Segment common items in a text dataset to pinpoint core themes and their distribution.
- Clusters cover the main topics/subtopics in the dataset
- Clusters backed by accurate, LLM generated summaries
We employ HDBSCAN for probabilistic clustering. This algorithm is advantageous in many ways, including:
- Don’t be wrong: Cluster can have varying densities, don’t need to be globular, and won’t include noise
- Intuitive parameters: Choosing a minimum cluster size is very reasonable, and the number of k clusters does not need to be specified (HDBSCAN finds the optimal k for you)
- Stability: HDBSCAN is stable over runs and subsampling and has good stability over parameter choices
- Performance: When implemented well HDBSCAN can be very efficient; the current implementation has similar performance to fastcluster’s agglomerative clustering
See the HDBSCAN docs on comparing clustering algorithms and how hdbscan works for more information.
- Datasets
- Embedding models
1. Visualizing core themes in fka/awesome-chatgpt-prompts
These figures correspond to experiments/02_09_2023_16_54_32
Figure 1. HDBSCAN splits the 153 text to text prompts from fka/awesome-chatgpt-prompts into two clusters: Cluster 1 with 44 prompts (orange) and Cluster 2 with 105 prompts (blue). The 4 remaining prompts (gray) were filtered out as outliers/noise.
Figure 2. The most persistent prompts in each leaf cluster are known as "exemplars". These represent the hearts around which the ultimate cluster formed. See the HDBSCAN docs on soft clustering explanation for supporting information and functions.
Figure 3. Additional clustering is conducted around the exemplars to identify sub-topics in the dataset. The cases in each sub-cluster subsequently serve as retrieved context for the LLM theme summarization calls below.
Figure 4. Visualizing the "Computer Programming and Software Development" theme, which covers 13% of the dataset. The summary was generated by gpt-3.5-turbo-16k. The above was created with jsoncrack.com/editor.
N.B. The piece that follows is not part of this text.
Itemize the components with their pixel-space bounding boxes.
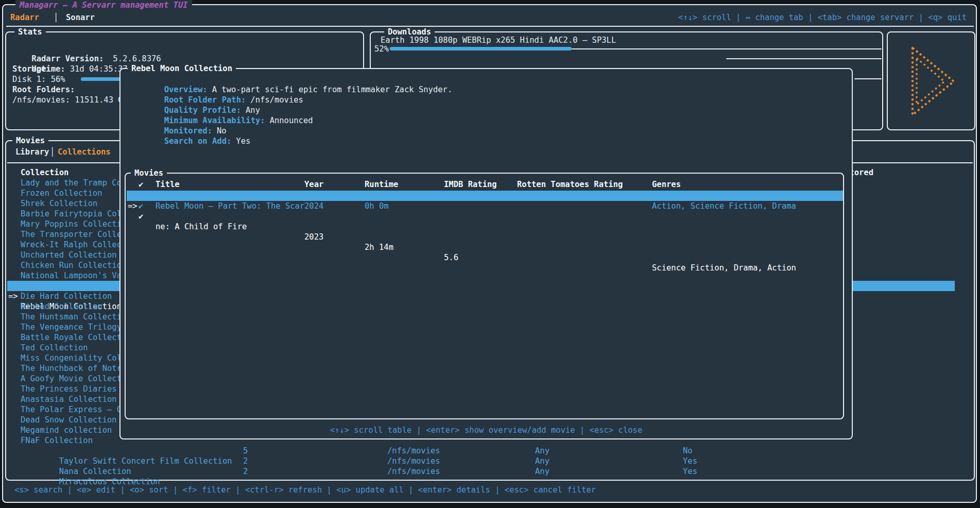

2. Drift detection for gustavosta/stable-diffusion-prompts
These figures correspond to experiments/04_09_2023_03_02_25
HDBSCAN splits the 73,718 text to image prompts from gustavosta/stable-diffusion-prompts into 78 clusters with 25,019 (33%) of the dataset represented. The remaining 48,699 (66%) were filtered out as outliers/noise. The 5 largest clusters cover 9.5% of the dataset - these are the segments we will examine for drift below.
cluster id | theme |
---|---|
56 | Portraits and artistic depictions of female anime characters, beautiful women, and fashionable young women |
13 | Symmetrical portraits of people, characters, and sci-fi figures |
61 | Futuristic sci-fi spaceship concept art |
50 | Portraits of famous actresses as characters in various roles, outfits, and styles |
74 | Surreal, cinematic, and futuristic digital art |
cluster id | train count (73.7k rows) |
test count (8.19k rows) |
drift detection (% change) |
---|---|---|---|
56 | 2530 (3.43%) | 310 (3.79%) | 10.50 |
13 | 1343 (1.82%) | 149 (1.82%) | 0.00 |
61 | 1287 (1.75%) | 131 (1.60%) | -8.57 |
50 | 1055 (1.43%) | 135 (1.65%) | 15.38 |
74 | 749 (1.02%) | 109 (1.33%) | 30.39 |
Tables 1 & 2. Drift detection for the top 5 largest clusters (bottom), alongside their claude-2 summaries (top).
Prompt: "Beautiful painting of an Aspen forest at sunset, digital art, award winning illustration, golden hour, smooth, sharp lines, concept art, trending on artstation"
Model: Runway Gen-2 (accessed by Daniel Furman on Sep 4, 2023)
Theme: Beautiful landscape paintings and matte art (cluster id: 75)
Prompt: "Futuristic batman, brush strokes, oil painting, greg rutkowski"
Model: Midjourney V5.2 (accessed by Daniel Furman on Sep 4, 2023)
Theme: Art and portraits of Batman characters (cluster id: 41)
Prompt: "Futuristic Porsche designed by Apple, a detailed matte painting by Kitagawa Utamaro, cgsociety, octane render, highly detailed, matte painting, concept art, sci-fi"
Model: Midjourney V5.2 (accessed by Daniel Furman on Sep 4, 2023)
Theme: Futuristic and fantasy vehicle concept art (cluster id: 52)
Figure 5. A sample of 3 text to image generations with various models for prompts from the gustavosta/stable-diffusion-prompts dataset (alongside their cluster id).